(INPUT MATERIAL):
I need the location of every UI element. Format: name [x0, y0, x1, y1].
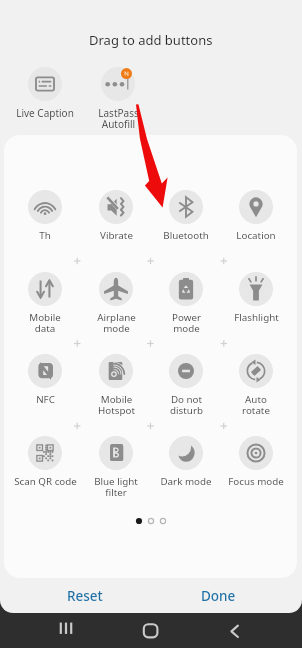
- button[interactable]: Auto rotate: [221, 354, 291, 417]
- button[interactable]: Flashlight: [221, 272, 291, 324]
- button[interactable]: Back: [213, 612, 257, 648]
- staticText: Reset: [67, 587, 103, 605]
- button[interactable]: LastPass Autofill: [83, 67, 153, 130]
- button[interactable]: Airplane mode: [81, 272, 151, 335]
- staticText: Done: [201, 587, 236, 605]
- button[interactable]: Bluetooth: [151, 190, 221, 242]
- button[interactable]: Location: [221, 190, 291, 242]
- button[interactable]: Mobile Hotspot: [81, 354, 151, 417]
- staticText: Mobile data: [29, 311, 61, 335]
- button[interactable]: Focus mode: [221, 436, 291, 488]
- staticText: Flashlight: [234, 311, 279, 324]
- staticText: Do not disturb: [170, 393, 203, 417]
- button[interactable]: Home: [129, 612, 173, 648]
- staticText: Vibrate: [100, 229, 133, 242]
- button[interactable]: Done: [156, 580, 281, 611]
- staticText: Live Caption: [16, 106, 74, 120]
- staticText: Focus mode: [228, 475, 284, 488]
- staticText: Airplane mode: [97, 311, 136, 335]
- button[interactable]: Blue light filter: [81, 436, 151, 499]
- button[interactable]: Vibrate: [81, 190, 151, 242]
- staticText: Bluetooth: [163, 229, 209, 242]
- button: Drag to add buttons: [0, 29, 302, 51]
- button[interactable]: Power mode: [151, 272, 221, 335]
- staticText: Power mode: [172, 311, 201, 335]
- button[interactable]: Live Caption: [10, 67, 80, 120]
- button[interactable]: Do not disturb: [151, 354, 221, 417]
- staticText: Mobile Hotspot: [98, 393, 135, 417]
- staticText: Drag to add buttons: [89, 31, 213, 49]
- staticText: Scan QR code: [14, 475, 77, 488]
- staticText: Auto rotate: [242, 393, 270, 417]
- staticText: LastPass Autofill: [98, 106, 139, 130]
- staticText: Blue light filter: [94, 475, 138, 499]
- button[interactable]: Dark mode: [151, 436, 221, 488]
- staticText: NFC: [36, 393, 55, 406]
- staticText: Location: [236, 229, 276, 242]
- button[interactable]: NFC: [10, 354, 80, 406]
- button[interactable]: Recents: [44, 612, 88, 648]
- staticText: Dark mode: [160, 475, 212, 488]
- staticText: Th: [39, 229, 51, 242]
- button[interactable]: Mobile data: [10, 272, 80, 335]
- button[interactable]: Scan QR code: [10, 436, 80, 488]
- button[interactable]: Th: [10, 190, 80, 242]
- button[interactable]: Reset: [22, 580, 147, 611]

(WHAT TO DO): Restate the records above in full and word for word, but do not carry over any pictures.

(YOUR SOLUTION):
I need the location of every UI element. Format: name [x0, y0, x1, y1].
- button[interactable]: Auto rotate: [221, 354, 291, 417]
- button[interactable]: Flashlight: [221, 272, 291, 324]
- button[interactable]: Back: [213, 612, 257, 648]
- staticText: Reset: [67, 587, 103, 605]
- button[interactable]: LastPass Autofill: [83, 67, 153, 130]
- button[interactable]: Airplane mode: [81, 272, 151, 335]
- staticText: Done: [201, 587, 236, 605]
- button[interactable]: Bluetooth: [151, 190, 221, 242]
- button[interactable]: Location: [221, 190, 291, 242]
- button[interactable]: Mobile Hotspot: [81, 354, 151, 417]
- staticText: Mobile data: [29, 311, 61, 335]
- button[interactable]: Focus mode: [221, 436, 291, 488]
- staticText: Flashlight: [234, 311, 279, 324]
- staticText: Do not disturb: [170, 393, 203, 417]
- button[interactable]: Home: [129, 612, 173, 648]
- staticText: Vibrate: [100, 229, 133, 242]
- button[interactable]: Done: [156, 580, 281, 611]
- staticText: Live Caption: [16, 106, 74, 120]
- staticText: Focus mode: [228, 475, 284, 488]
- staticText: Airplane mode: [97, 311, 136, 335]
- button[interactable]: Blue light filter: [81, 436, 151, 499]
- button[interactable]: Vibrate: [81, 190, 151, 242]
- staticText: Bluetooth: [163, 229, 209, 242]
- button: Drag to add buttons: [0, 29, 302, 51]
- button[interactable]: Power mode: [151, 272, 221, 335]
- staticText: Power mode: [172, 311, 201, 335]
- button[interactable]: Live Caption: [10, 67, 80, 120]
- button[interactable]: Do not disturb: [151, 354, 221, 417]
- staticText: Mobile Hotspot: [98, 393, 135, 417]
- staticText: Drag to add buttons: [89, 31, 213, 49]
- staticText: Scan QR code: [14, 475, 77, 488]
- staticText: Auto rotate: [242, 393, 270, 417]
- staticText: LastPass Autofill: [98, 106, 139, 130]
- staticText: Blue light filter: [94, 475, 138, 499]
- button[interactable]: Dark mode: [151, 436, 221, 488]
- staticText: NFC: [36, 393, 55, 406]
- staticText: Location: [236, 229, 276, 242]
- button[interactable]: NFC: [10, 354, 80, 406]
- button[interactable]: Recents: [44, 612, 88, 648]
- staticText: Dark mode: [160, 475, 212, 488]
- staticText: Th: [39, 229, 51, 242]
- button[interactable]: Mobile data: [10, 272, 80, 335]
- button[interactable]: Scan QR code: [10, 436, 80, 488]
- button[interactable]: Th: [10, 190, 80, 242]
- button[interactable]: Reset: [22, 580, 147, 611]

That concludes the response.